I did the following proof which seems correct to me but does not match the approach of the answer provided by my professor, and seems pretty different from the question here in terms of notation and style. If I could get a verification that I'm correctly using induction on the number of edges of a graph, that would be great. Any tips on the clarity of my mathematical writing are also welcome. Thanks!
Question: prove the handshake lemma for simple graphs using induction on the number of edges. $$G=(V,E), \; \sum_{u\in V} \deg(u)=2|E|$$
Proof:
Base Case:
$|E|=1$. $\sum_{u\in V} \deg(u) = 2|E| = 2(1) =2$.
Inductive Step: Assume that all graphs w/ $|E| = n\geq 1, \: n \in \mathbb{N}$, fufill equality.
Let $G=(V,E)$ w/ $|E| = n+1$. Remove any edge from $G$, making $G' = (V, E')$, where now $|E'|=n$. Therefore, inductive assumption applies and the identity holds. $$\sum_{u\in V} \deg(u) = 2|E|$$
Now, add the removed edge back to $G'$. Because this edge is indecent on two vertices, we add two to the previous sum.
\begin{align}
\sum_{u\in V} \deg(u) +2 &= 2|E| + 2 \tag{by Inductive Assumption}\\
&=2(n) + 2\\
&=2(n+1)
\end{align}
As required.
Best Answer
No, I wouldn't say your proof is substantially different to the linked one; they're both correct.
The only advice I'd give is about your base case. Primarily, I think it needs some words. It's not clear from the one line of equalities, why a graph with one edge must have $2$ as the sum of its vertices' degrees.

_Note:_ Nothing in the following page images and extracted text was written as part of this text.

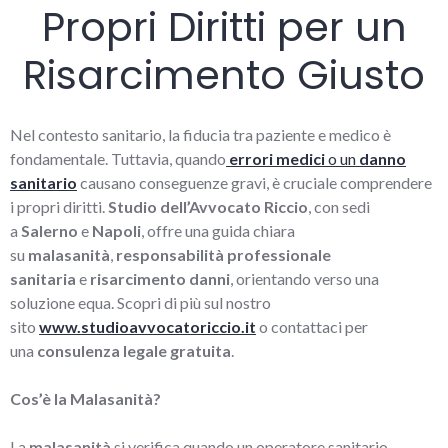
Propri Diritti per un
Risarcimento Giusto
Nel contesto sanitario, la fiducia tra paziente e medico è
fondamentale. Tuttavia, quando
errori medici
o un
danno
sanitario
causano conseguenze gravi, è cruciale comprendere
i propri diritti.
Studio dell’Avvocato Riccio
, con sedi
a
Salerno
e
Napoli
, offre una guida chiara
su
malasanità
,
responsabilità professionale
sanitaria
e
risarcimento danni
, orientando verso una
soluzione equa. Scopri di più sul nostro
sito
www.studioavvocatoriccio.it
o contattaci per
una
consulenza legale gratuita
.
Cos’è la Malasanità?
La
malasanità
si verifica quando un operato
re sanitario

You can explain more clearly that given $m$ vertices, having one edge between them means that two of the vertices have degree $1$, and the rest have degree $0$, making the sum of the degrees $2$.
Or, even simpler and more generally, start with $n = 0$. If there are no edges in a graph, then the degree of every vertex is $0$, so the sum of degrees is also $0$.